The Saudi blogger Raif Badawi has been released from prison in Saudi Arabia after completing a ten-year prison sentence.
Badawi’s wife, Ensaf Haidar, who lives in Canada with the couple’s three children, announced the news on Twitter, and also said that she had spoken to Badawi via telephone after his release.
A Saudi security official also confirmed that Badawi was no longer in prison, and said that he had been “released today”.
Badawi was arrested and imprisoned in Saudi Arabia in 2012 under the country’s cybercrime law, after being charged with “insulting Islam” and setting up a liberal online forum.
He had criticised Saudi Arabia’s religious police on his blog, a force that has since seen its power clipped in recent years by the Saudi Arabian Crown Prince Mohammed bin Salman, and also called for an end to the role of religion in politics.
A court sentenced Badawi to 10 years in prison in 2014, as well as 1,000 lashes.
During his time in prison the 38-year-old Badawi became a cause celebre for activists calling for human rights reforms in Saudi Arabia, and won a Reporters Without Borders prize for press freedom.
It is unclear what the conditions of Badawi’s release are. His sentencing in 2014 also included a 10-year travel ban that would follow the end of his prison term.
“Raif Badawi is still blocked in Saudi Arabia, as he is banned from leaving the country for the next 10 years,” Amnesty International said in a statement. “He is also banned from using any social media for the next 10 years, which gravely limits his ability to express himself.”
“Cruel and inhuman” punishment
Badawi received his first whipping of 50 lashes in January 2015, but the rest were suspended after global condemnation.
The United Nations had described the penalty as “cruel and inhuman”. Saudi Arabia eventually abolished flogging in April 2020.
Badawi suffered health problems during his imprisonment.
Ensaf Haidar, his wife of 20 years, said in 2018 that she and their three children had not seen him for nearly eight years. They are now Canadian citizens.
“I hope one day to live normally with my children and my husband,” Haidar said last week.
“He is an open-minded man, he loves freedom, he likes women to be independent,” she added.
If Badawi is allowed to leave Saudi Arabia, he will be able to live in Canada after legislators voted unanimously to grant him citizenship.
The issue has vexed relations between Saudi Arabia and Canada, which called for the release of jailed activists in 2018. In retaliation, Riyadh expelled the Canadian ambassador, froze trade with Ottawa and moved Saudi scholarship students to other countries.
But last year, the kingdom started releasing a number of rights activists in response to global pressure, including Loujain al-Hathloul in February 2021 followed by Raif’s sister Samar Badawi and Nassima al-Sadah last June.
However, the released activists still face restrictions.
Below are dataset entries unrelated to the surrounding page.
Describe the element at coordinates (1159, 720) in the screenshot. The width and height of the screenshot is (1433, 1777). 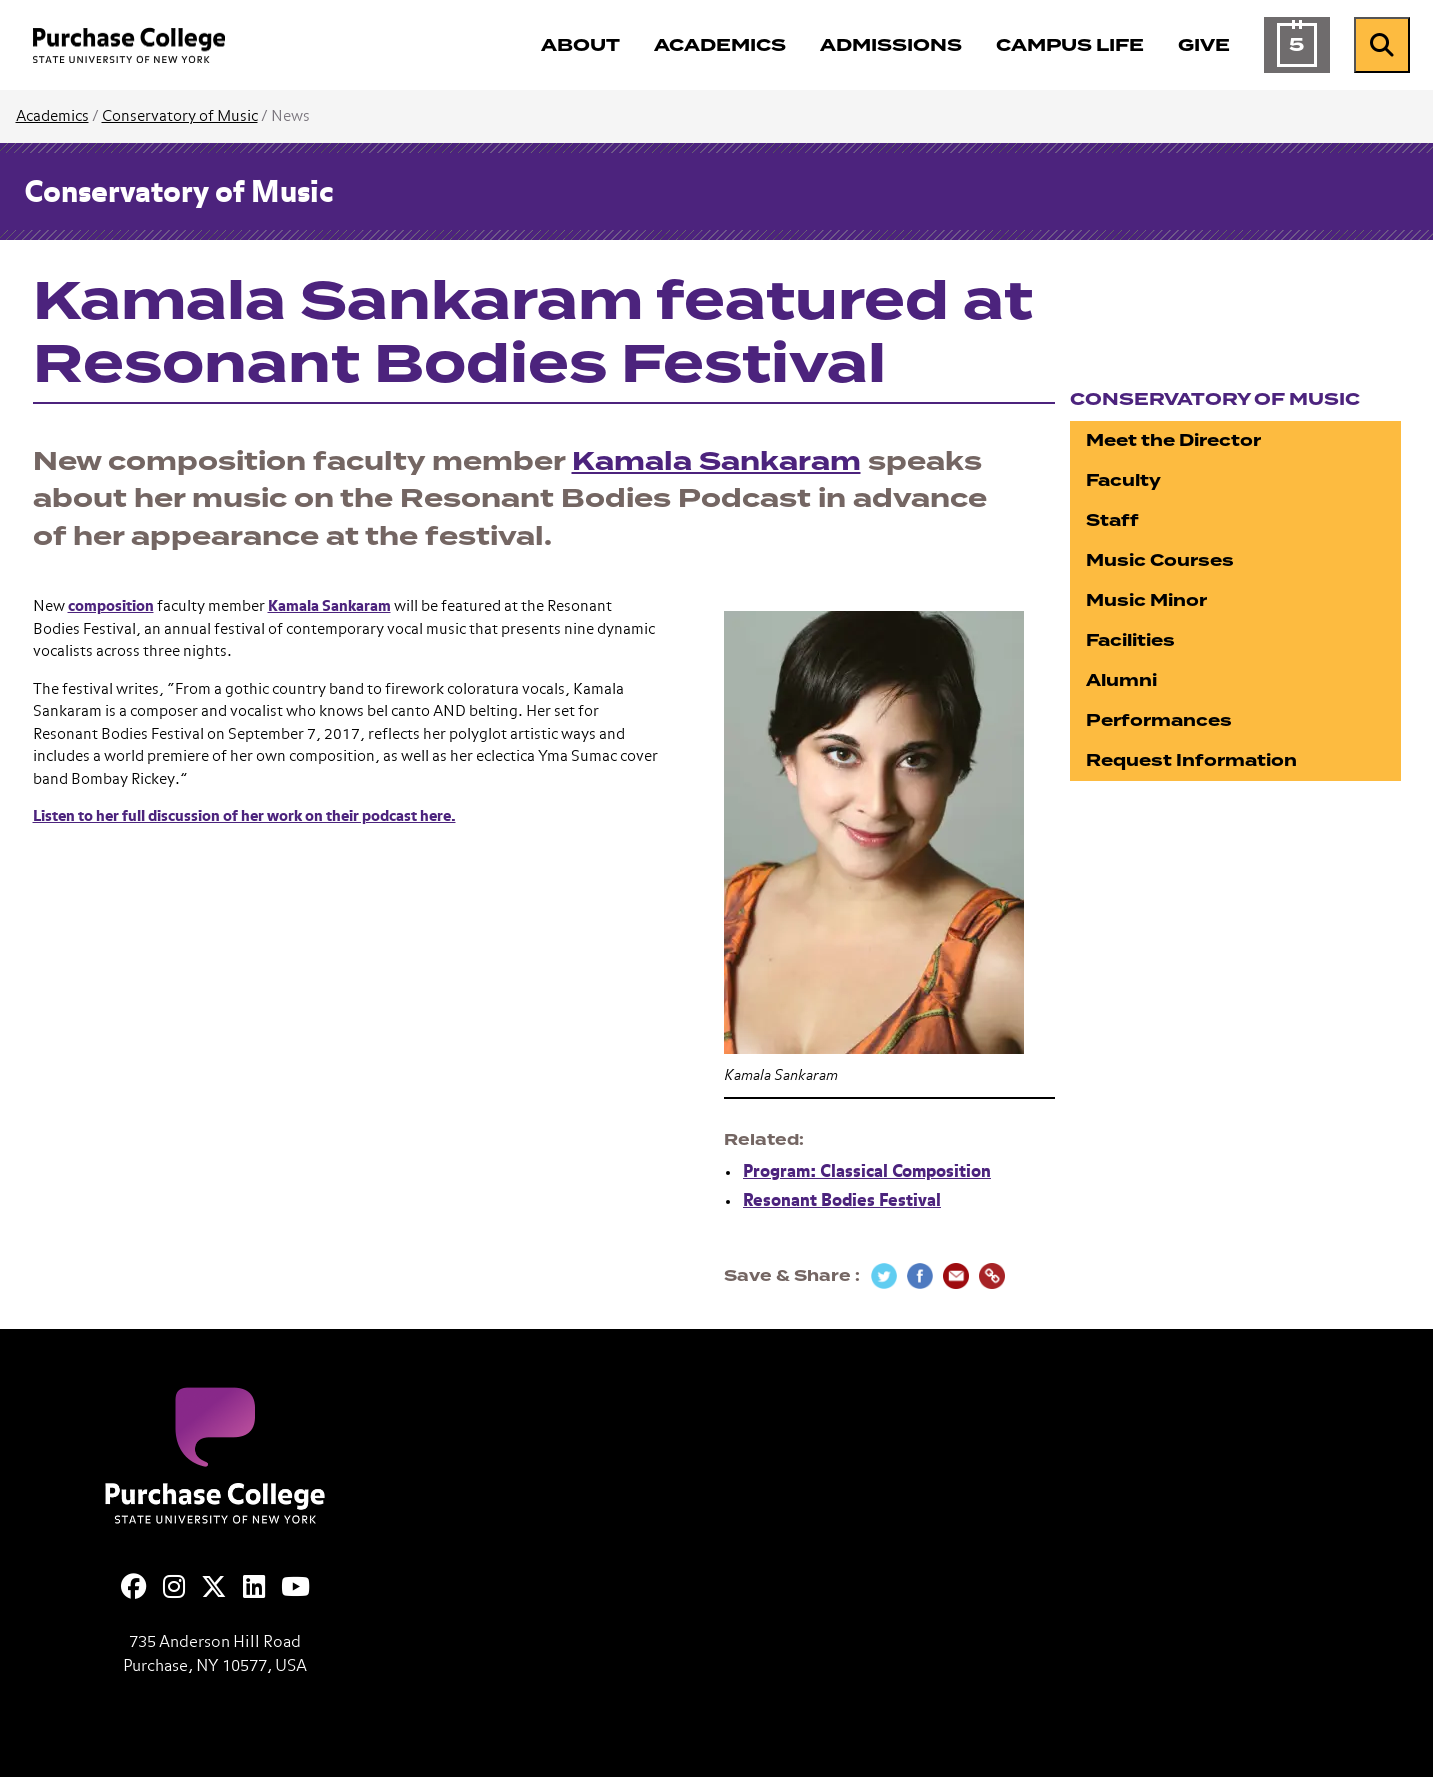
I see `Performances` at that location.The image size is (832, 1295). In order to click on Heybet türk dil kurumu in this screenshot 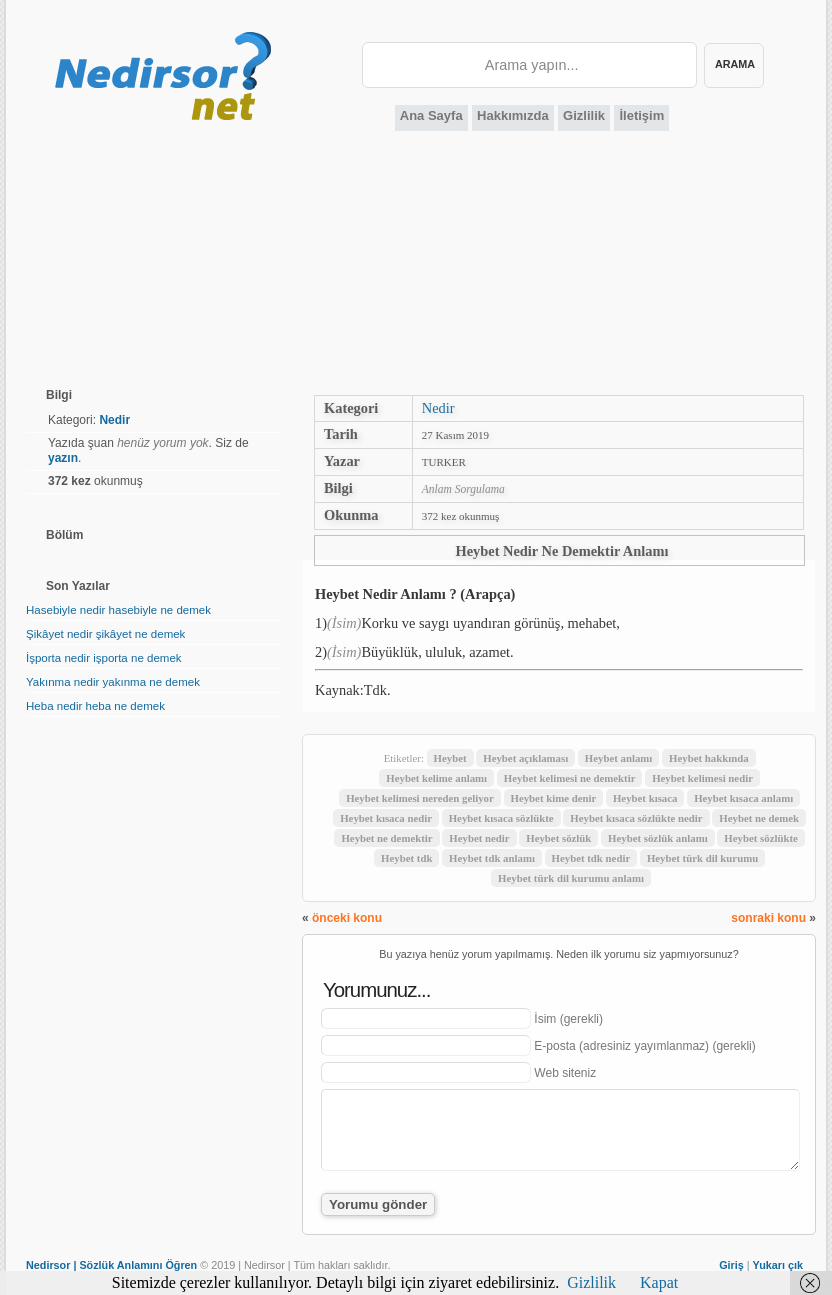, I will do `click(702, 858)`.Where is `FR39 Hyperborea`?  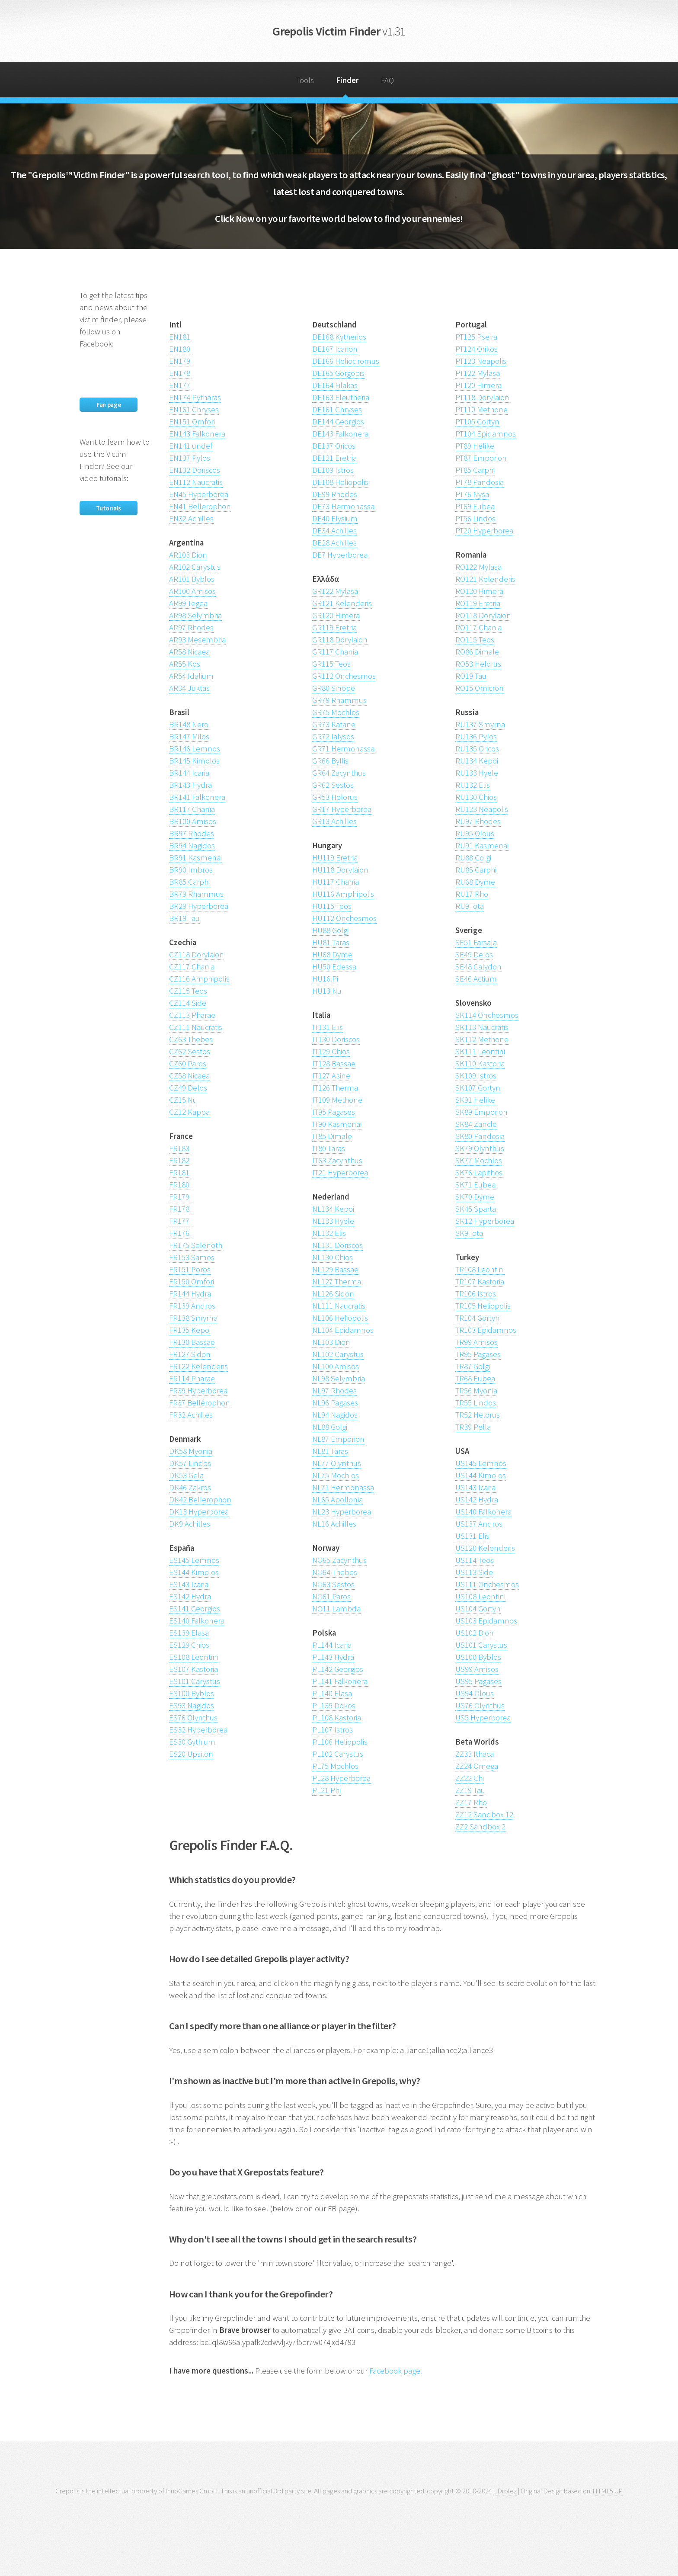
FR39 Hyperborea is located at coordinates (198, 1390).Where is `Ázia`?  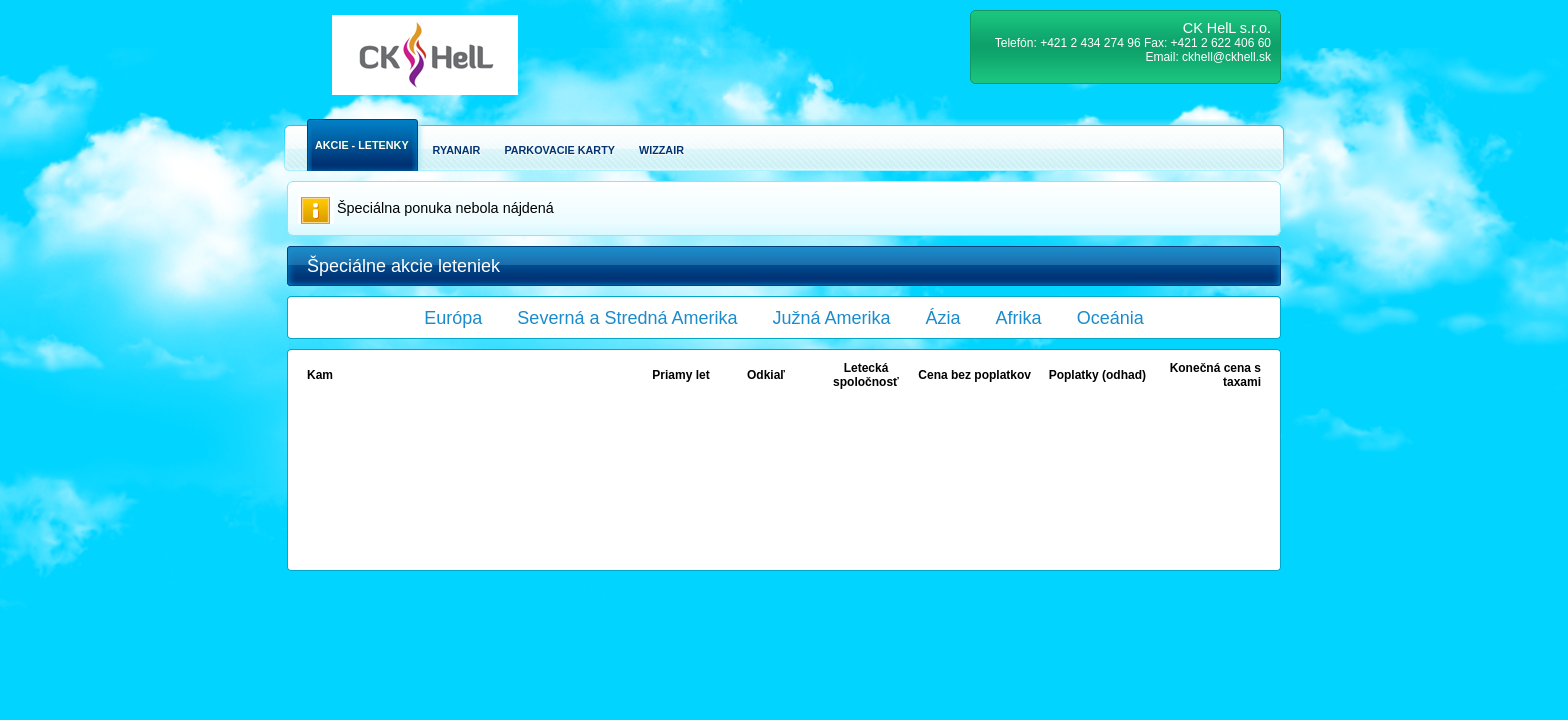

Al-Hathloul, who had campaigned to legalize driving for women in Saudi Arabia, remains banned from travel and has a three-year suspended sentence.
Many political prisoners remain in Saudi prisons, including the Muslim scholar Salman al-Awdah and the economist Essam al-Zamel.
On Tuesday the United States called on Saudi Arabia to review cases of “prisoners of conscience” and lift travel bans and other restrictions placed on released prisoners, during a United Nations Human Rights Council debate in Geneva.
A Saudi diplomat told the forum that no individuals had been arrested or detained for “exercising the right to freedom of speech or defending human rights” and called the allegations “unfounded”.